> _Work task_: An exact copy of the lines from the one containing "CENA INNOGY PRO OBJEV ROKU" through the final line of the records is the only acceptable answer.

> _Records to process_:
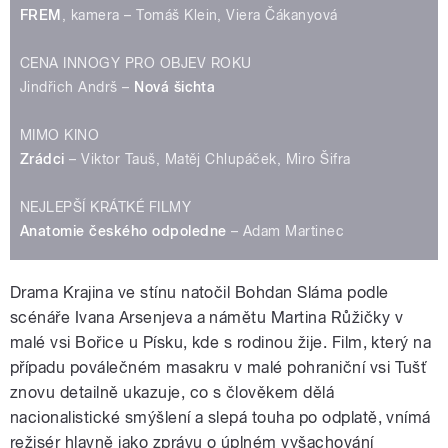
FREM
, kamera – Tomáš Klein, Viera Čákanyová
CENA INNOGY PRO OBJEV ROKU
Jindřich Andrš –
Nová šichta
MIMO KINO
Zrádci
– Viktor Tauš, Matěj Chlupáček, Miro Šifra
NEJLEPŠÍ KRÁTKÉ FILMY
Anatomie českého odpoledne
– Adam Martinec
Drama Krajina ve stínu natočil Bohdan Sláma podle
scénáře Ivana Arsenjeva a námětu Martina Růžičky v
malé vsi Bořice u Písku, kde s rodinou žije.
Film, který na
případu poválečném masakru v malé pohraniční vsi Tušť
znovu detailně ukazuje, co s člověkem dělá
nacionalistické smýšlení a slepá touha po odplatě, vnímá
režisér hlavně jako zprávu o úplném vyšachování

> _Solution to the problem_:
CENA INNOGY PRO OBJEV ROKU
Jindřich Andrš –
Nová šichta
MIMO KINO
Zrádci
– Viktor Tauš, Matěj Chlupáček, Miro Šifra
NEJLEPŠÍ KRÁTKÉ FILMY
Anatomie českého odpoledne
– Adam Martinec
Drama Krajina ve stínu natočil Bohdan Sláma podle
scénáře Ivana Arsenjeva a námětu Martina Růžičky v
malé vsi Bořice u Písku, kde s rodinou žije.
Film, který na
případu poválečném masakru v malé pohraniční vsi Tušť
znovu detailně ukazuje, co s člověkem dělá
nacionalistické smýšlení a slepá touha po odplatě, vnímá
režisér hlavně jako zprávu o úplném vyšachování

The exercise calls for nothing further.